Aim of the exercise:
The answer must reproduce every record exactly, with all pictures omitted.

Dataset entries:
"""
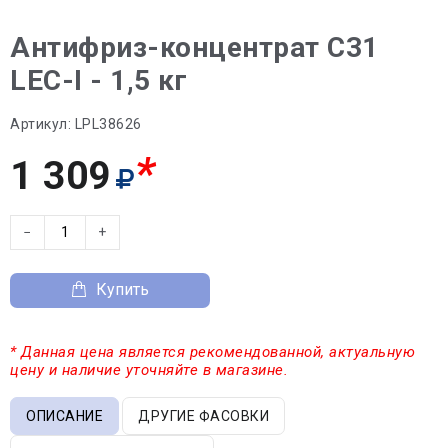
Антифриз-концентрат C31
LEC-I - 1,5 кг
Артикул:
LPL38626
*
1 309
−
+
Купить
* Данная цена является рекомендованной, актуальную
цену и наличие уточняйте в магазине.
ОПИСАНИЕ
ДРУГИЕ ФАСОВКИ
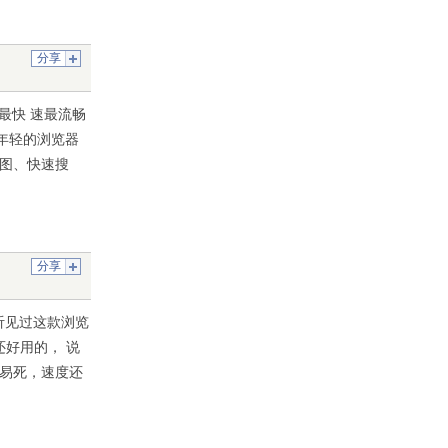
分享
网上最快 速最流畅
最年轻的浏览器
截图、快速搜
分享
听见过这款浏览
好用的， 说
容易死，速度还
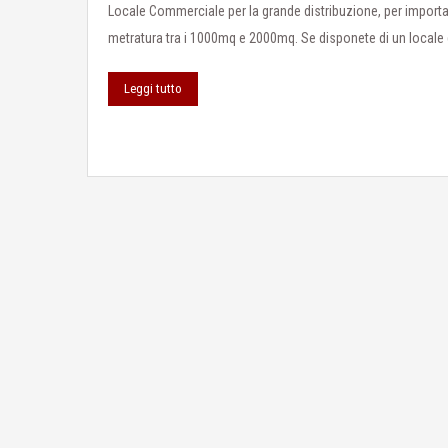
Locale Commerciale per la grande distribuzione, per importa
metratura tra i 1000mq e 2000mq. Se disponete di un locale 
Leggi tutto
"""
Exercise answer:
Антифриз-концентрат C31
LEC-I - 1,5 кг
Артикул:
LPL38626
*
1 309
−
+
Купить
* Данная цена является рекомендованной, актуальную
цену и наличие уточняйте в магазине.
ОПИСАНИЕ
ДРУГИЕ ФАСОВКИ
分享
网上最快 速最流畅
最年轻的浏览器
截图、快速搜
分享
听见过这款浏览
好用的， 说
容易死，速度还
Locale Commerciale per la grande distribuzione, per importa
metratura tra i 1000mq e 2000mq. Se disponete di un locale 
Leggi tutto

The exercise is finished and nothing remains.